本节简单介绍如何从远程 Hadoop 集群中批量加载数据文件到 Druid 集群中。本文操作均是以 Hadoop 用户进行，请先在 Druid 集群和 Hadoop 集群上都切换到 Hadoop 用户。
批量加载数据到 Druid 集群
1. 在对应远程 Hadoop 集群上，以 Hadoop 用户执行以下新建目录命令：
hdfs dfs -mkdir /druid
hdfs dfs -mkdir /druid/segments
hdfs dfs -mkdir /quickstart
hdfs dfs -chmod 777 /druid
hdfs dfs -chmod 777 /druid/segments
hdfs dfs -chmod 777 /quickstart
注意
如果 Druid 集群和 Hadoop 集群是两个独立集群，则目录需要建立在对应 Hadoop 集群上（之后的操作类似，注意分辨正确操作对应的集群）；如果在测试环境下 Druid 集群和 Hadoop 集群是同一个集群，则在同集群操作即可。
2. 上传测试包
Druid 集群下自带一个名为 Wikiticker 的数据集示例（默认路径 /usr/local/service/druid/quickstart/tutorial/wikiticker-2015-09-12-sampled.json.gz），将 Druid 集群内的数据集上传到对应远程 Hadoop 集群，是在远程 Hadoop 集群上传。
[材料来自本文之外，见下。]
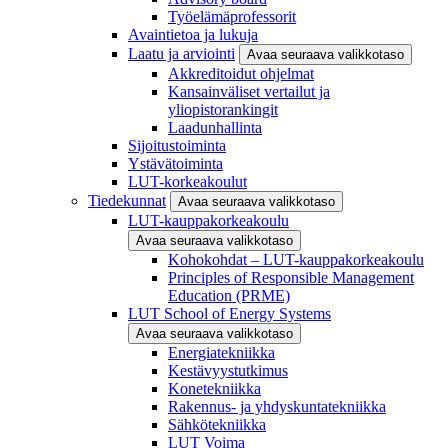
Työelämäprofessorit
Avaintietoa ja lukuja
Laatu ja arviointi
Avaa seuraava valikkotaso
Akkreditoidut ohjelmat
Kansainväliset vertailut ja
yliopistorankingit
Laadunhallinta
Sijoitustoiminta
Ystävätoiminta
LUT-korkeakoulut
Tiedekunnat
Avaa seuraava valikkotaso
LUT-kauppakorkeakoulu
Avaa seuraava valikkotaso
Kohokohdat – LUT-kauppakorkeakoulu
Principles of Responsible Management
Education (PRME)
LUT School of Energy Systems
Avaa seuraava valikkotaso
Energiatekniikka
Kestävyystutkimus
Konetekniikka
Rakennus- ja yhdyskuntatekniikka
Sähkötekniikka
LUT Voima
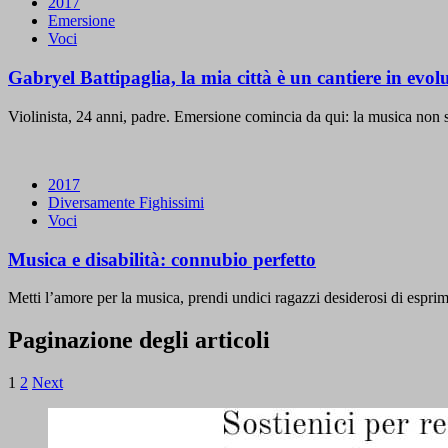
2017
Emersione
Voci
Gabryel Battipaglia, la mia città è un cantiere in evol
Violinista, 24 anni, padre. Emersione comincia da qui: la musica non s
2017
Diversamente Fighissimi
Voci
Musica e disabilità: connubio perfetto
Metti l’amore per la musica, prendi undici ragazzi desiderosi di espri
Paginazione degli articoli
1
2
Next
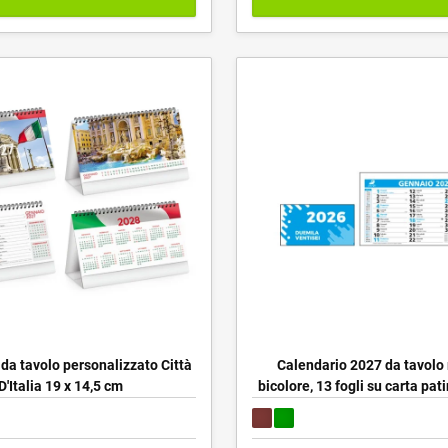
da tavolo personalizzato Città
Calendario 2027 da tavolo
D'Italia 19 x 14,5 cm
bicolore, 13 fogli su carta pa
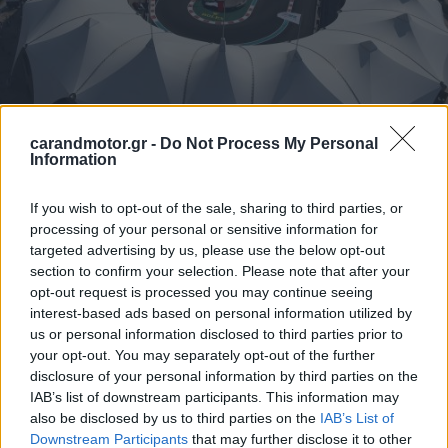
carandmotor.gr -
Do Not Process My Personal
Information
Η
μικρότερη καταπόνηση των ελαστικών
αποτελεί ένα
ακόμα στοιχείο το οποίο θα κληθούν να λάβουν υπόψη
If you wish to opt-out of the sale, sharing to third parties, or
processing of your personal or sensitive information for
τους οι ομάδες, στην προσπάθεια να προσαρμόσουν τη
targeted advertising by us, please use the below opt-out
στρατηγική και τις ρυθμίσεις των μονοθεσίων τους.
section to confirm your selection. Please note that after your
opt-out request is processed you may continue seeing
Σε πρώτη ανάγνωση, λοιπόν, θα μπορούσε να ισχυριστεί
interest-based ads based on personal information utilized by
us or personal information disclosed to third parties prior to
κανείς ότι η
νέα χάραξη της πίστας του Abu Dhabi
your opt-out. You may separately opt-out of the further
ευνοεί τα ισχυρότερα μονοθέσια
και εκείνα τα
disclosure of your personal information by third parties on the
μονοθέσια που αξιοποιούν
αεροδυναμικά τις μεγάλες
IAB’s list of downstream participants. This information may
also be disclosed by us to third parties on the
IAB’s List of
ευθείες και τις υψηλές ταχύτητες κίνησης
.
Downstream Participants
that may further disclose it to other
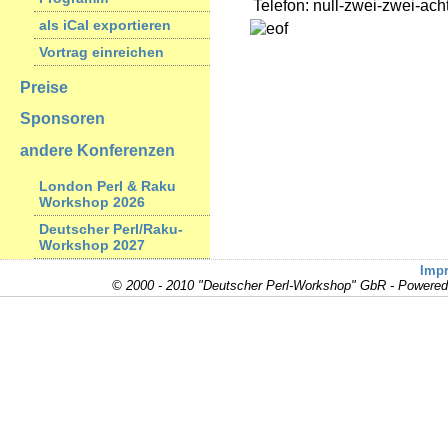
Telefon: null-zwei-zwei-acht
als iCal exportieren
Vortrag einreichen
Preise
Sponsoren
andere Konferenzen
London Perl & Raku
Workshop 2026
Deutscher Perl/Raku-
Workshop 2027
Imp
© 2000 - 2010 "Deutscher Perl-Workshop" GbR - Powere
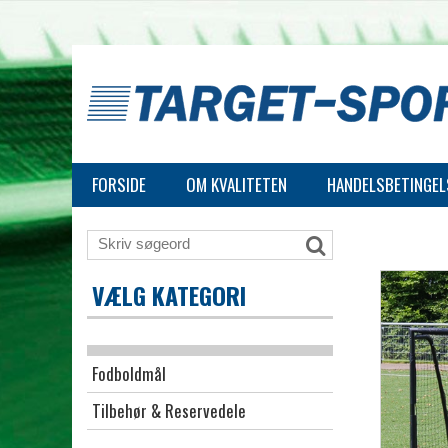
FORSIDE
OM KVALITETEN
HANDELSBETINGEL
VÆLG KATEGORI
Fodboldmål
Tilbehør & Reservedele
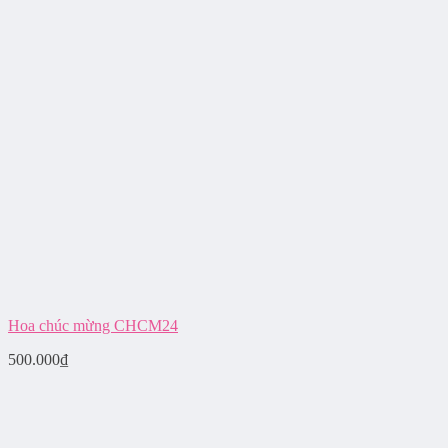
Hoa chúc mừng CHCM24
500.000
₫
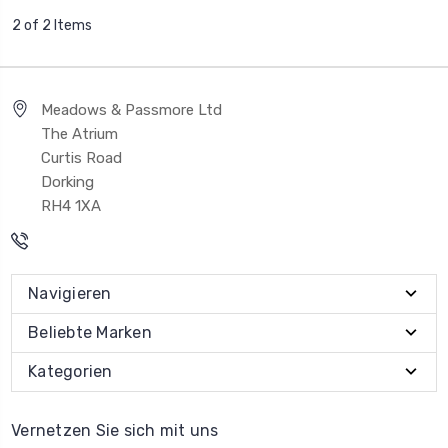
2 of 2 Items
Meadows & Passmore Ltd
The Atrium
Curtis Road
Dorking
RH4 1XA
Navigieren
Beliebte Marken
Kategorien
Vernetzen Sie sich mit uns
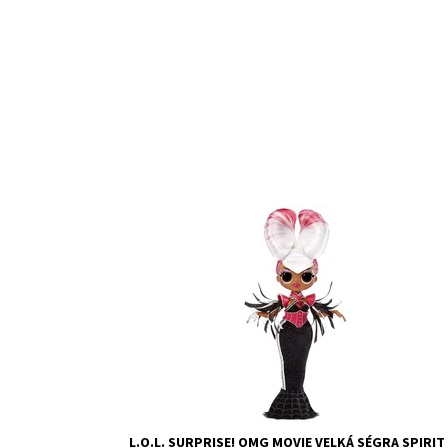
Dostupnost:
Skladem
2
Kód:
9409
Značka:
MGA
L.O.L. SURPRISE! OMG MOVIE VELKÁ SÉGRA SPIRIT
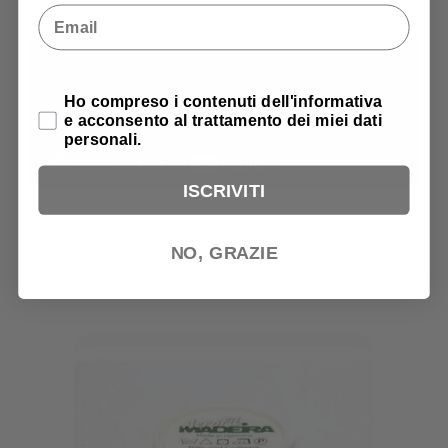
Email
Privacy Policy
Ho compreso i contenuti dell'informativa
e acconsento al trattamento dei miei dati
personali.
ISCRIVITI
NO, GRAZIE
PRODOTTI CORRELATI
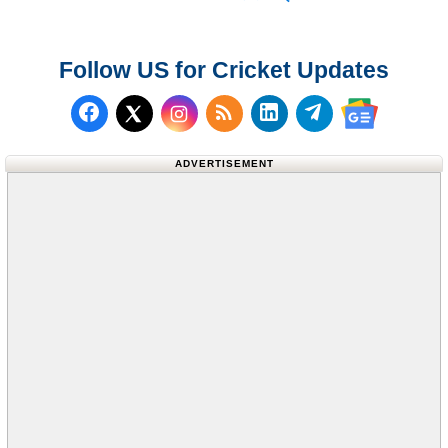
Follow US for Cricket Updates
Follow us on Facebook
Subscribe to our RSS Fee
Follow us on LinkedI
Follow us on T
Follow us on X (Twitter)
Follow us 
ADVERTISEMENT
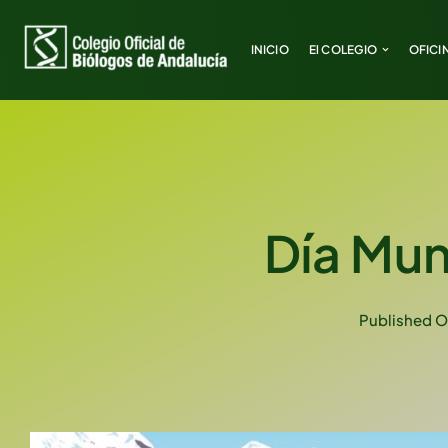
Saltar
al
INICIO
INICIO
El COLEGIO
El COLEGIO
OFICI
OFICI
contenido
Día Mun
Published O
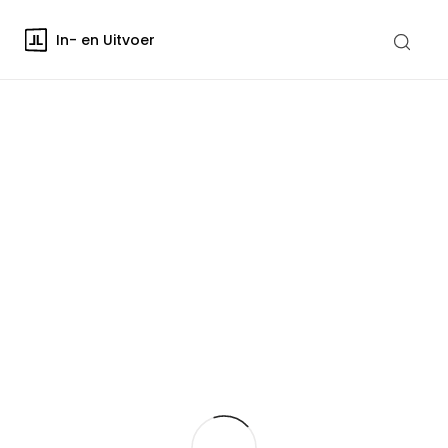
In- en Uitvoer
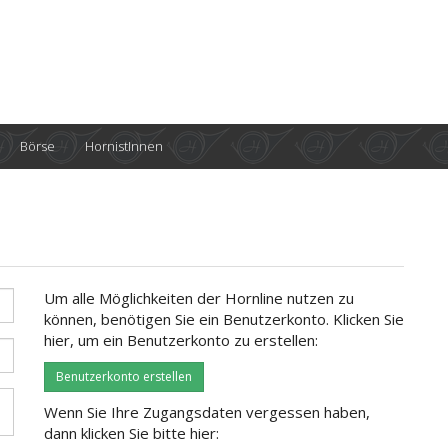
Börse
HornistInnen
Um alle Möglichkeiten der Hornline nutzen zu
können, benötigen Sie ein Benutzerkonto. Klicken Sie
hier, um ein Benutzerkonto zu erstellen:
Benutzerkonto erstellen
Wenn Sie Ihre Zugangsdaten vergessen haben,
dann klicken Sie bitte hier:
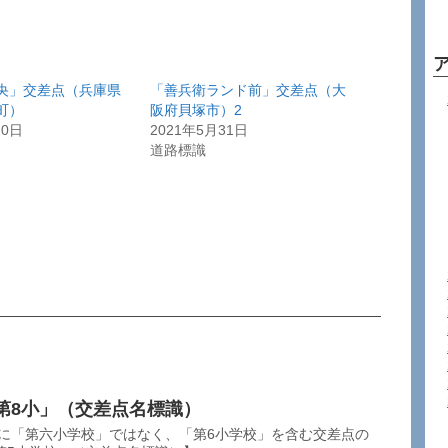
央」交差点（兵庫県
「善兵衛ランド前」交差点（大
町）
阪府貝塚市）2
20日
2021年5月31日
道路標識
第8小」（交差点名標識）
称に「第六小学校」ではなく、「第6小学校」を含む交差点の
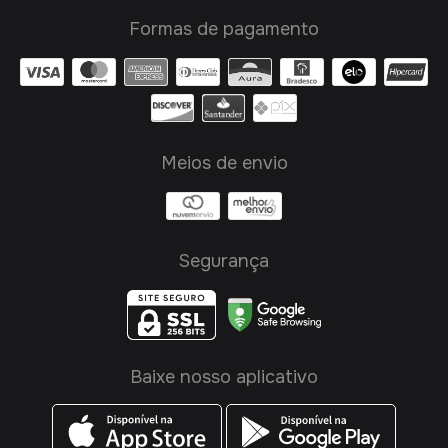
Formas de pagamento
Meios de envio
Segurança
Baixe nosso aplicativo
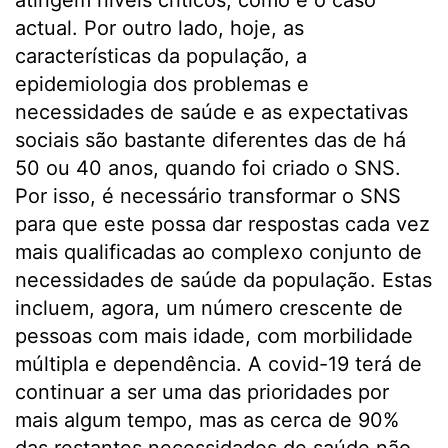
atingem níveis críticos, como é o caso
actual. Por outro lado, hoje, as
características da população, a
epidemiologia dos problemas e
necessidades de saúde e as expectativas
sociais são bastante diferentes das de há
50 ou 40 anos, quando foi criado o SNS.
Por isso, é necessário transformar o SNS
para que este possa dar respostas cada vez
mais qualificadas ao complexo conjunto de
necessidades de saúde da população. Estas
incluem, agora, um número crescente de
pessoas com mais idade, com morbilidade
múltipla e dependência. A covid-19 terá de
continuar a ser uma das prioridades por
mais algum tempo, mas as cerca de 90%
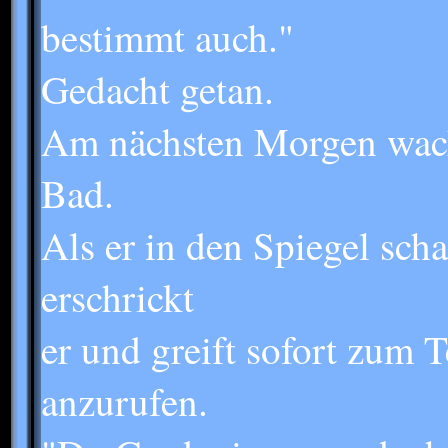
bestimmt auch."
Gedacht getan.
Am nächsten Morgen wach
Bad.
Als er in den Spiegel scha
erschrickt
er und greift sofort zum 
anzurufen.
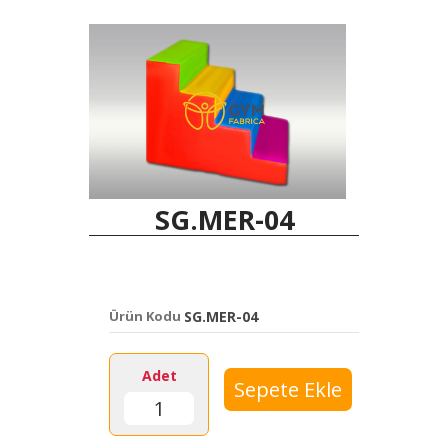
SG.MER-04
Ürün Kodu
SG.MER-04
Adet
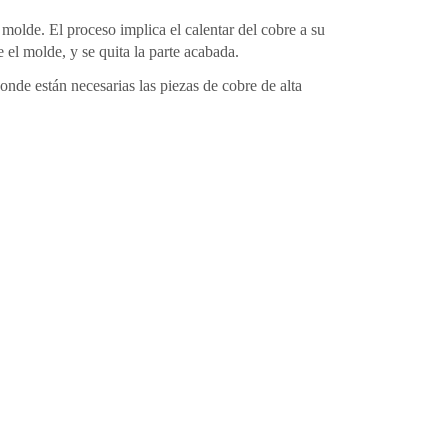
 molde. El proceso implica el calentar del cobre a su
 el molde, y se quita la parte acabada.
onde están necesarias las piezas de cobre de alta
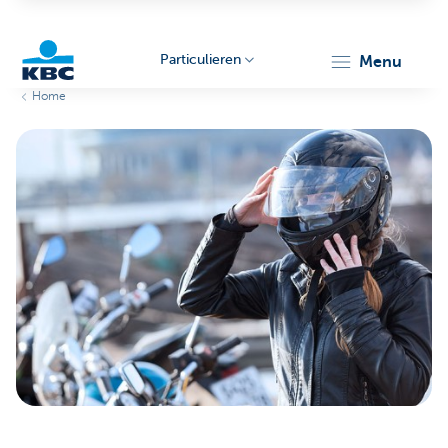
Particulieren
menu
Home
KBC
Particulieren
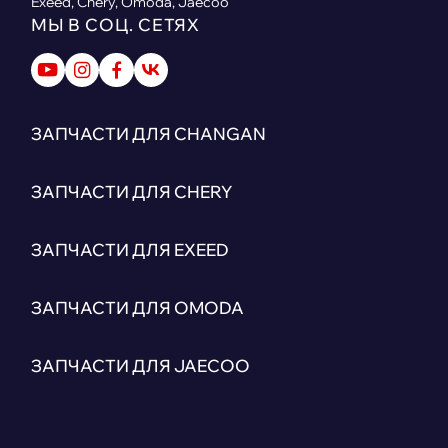
Exeed, Chery, Omoda, Jaecoo
МЫ В СОЦ. СЕТЯХ
ЗАПЧАСТИ ДЛЯ CHANGAN
ЗАПЧАСТИ ДЛЯ CHERY
ЗАПЧАСТИ ДЛЯ EXEED
ЗАПЧАСТИ ДЛЯ OMODA
ЗАПЧАСТИ ДЛЯ JAECOO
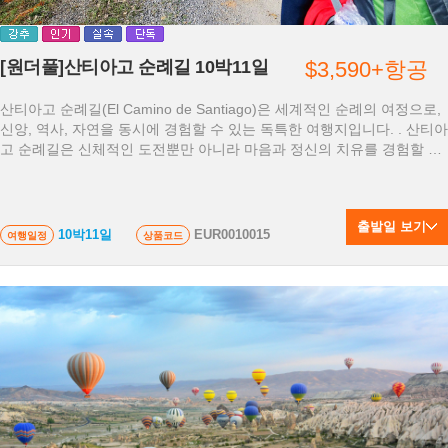
[원더풀]산티아고 순례길 10박11일
$3,590+항공
산티아고 순례길(El Camino de Santiago)은 세계적인 순례의 여정으로,
신앙, 역사, 자연을 동시에 경험할 수 있는 독특한 여행지입니다. . 산티아
고 순례길은 신체적인 도전뿐만 아니라 마음과 정신의 치유를 경험할 수
있는 특별한 여정이기도 합니다
출발일 보기
10박11일
EUR0010015
여행일정
상품코드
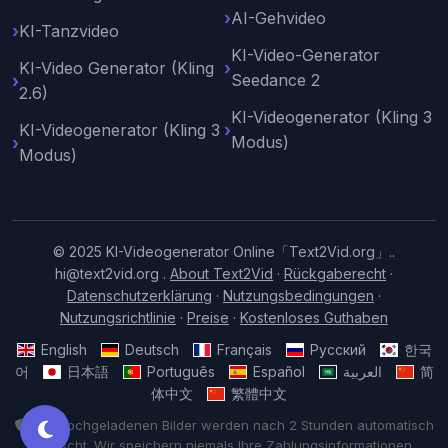
AI-Gehvideo
KI-Tanzvideo
KI-Video-Generator
KI-Video Generator (Kling
Seedance 2
2.6)
KI-Videogenerator (Kling 3
KI-Videogenerator (Kling 3
Modus)
Modus)
© 2025 KI-Videogenerator Online「Text2Vid.org」..
hi@text2vid.org
.
About Text2Vid
·
Rückgaberecht
·
Datenschutzerklärung
·
Nutzungsbedingungen
·
Nutzungsrichtlinie
·
Preise
·
Kostenloses Guthaben
English
Deutsch
Français
Русский
한국
어
日本語
Português
Español
العربية
简
体中文
繁體中文
Alle hochgeladenen Bilder werden nach 2 Stunden automatisch
gelöscht. Wir speichern niemals Ihre Zahlungsinformationen.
hdfs dfs -put wikiticker-2015-09-12-sampled.json.gz /quickstart/wikiticker-2015-09-12-sampled.json.gz
3. 编译索引文件
准备一个索引文件，仍然使用 Druid 集群的样例文件 /usr/local/service/druid/quickstart/tutorial/wikipedia-index-hadoop.json，命令如下：
{
  "type" : "index_hadoop",
  "spec" : {
 "dataSchema" : {
   "dataSource" : "wikipedia",
   "parser" : {
     "type" : "hadoopyString",
     "parseSpec" : {
       "format" : "json",
       "dimensionsSpec" : {
         "dimensions" : [
           "channel",
           "cityName",
           "comment",
           "countryIsoCode",
           "countryName",
           "isAnonymous",
           "isMinor",
           "isNew",
           "isRobot",
           "isUnpatrolled",
           "metroCode",
           "namespace",
           "page",
           "regionIsoCode",
           "regionName",
           "user",
           { "name": "added", "type": "long" },
           { "name": "deleted", "type": "long" },
           { "name": "delta", "type": "long" }
         ]
       },
       "timestampSpec" : {
         "format" : "auto",
         "column" : "time"
       }
     }
   },
   "metricsSpec" : [],
   "granularitySpec" : {
     "type" : "uniform",
     "segmentGranularity" : "day",
     "queryGranularity" : "none",
     "intervals" : ["2015-09-12/2015-09-13"],
     "rollup" : false
   }
 },
 "ioConfig" : {
   "type" : "hadoop",
   "inputSpec" : {
     "type" : "static",
     "paths" : "/quickstart/wikiticker-2015-09-12-sampled.json.gz"
   }
 },
 "tuningConfig" : {
   "type" : "hadoop",
   "partitionsSpec" : {
     "type" : "hashed",
     "targetPartitionSize" : 5000000
   },
   "forceExtendableShardSpecs" : true,
   "jobProperties" : {
     "yarn.nodemanager.vmem-check-enabled" : "false",
     "mapreduce.map.java.opts" : "-Duser.timezone=UTC -Dfile.encoding=UTF-8",
     "mapreduce.job.user.classpath.first" : "true",
     "mapreduce.reduce.java.opts" : "-Duser.timezone=UTC -Dfile.encoding=UTF-8",
     "mapreduce.map.memory.mb" : 1024,
     "mapreduce.reduce.memory.mb" : 1024
   }
 }
  },
  "hadoopDependencyCoordinates": ["org.apache.hadoop:hadoop-client:2.8.5"]
}
说明：
hadoopDependencyCoordinates 为依赖的 Hadoop 版本。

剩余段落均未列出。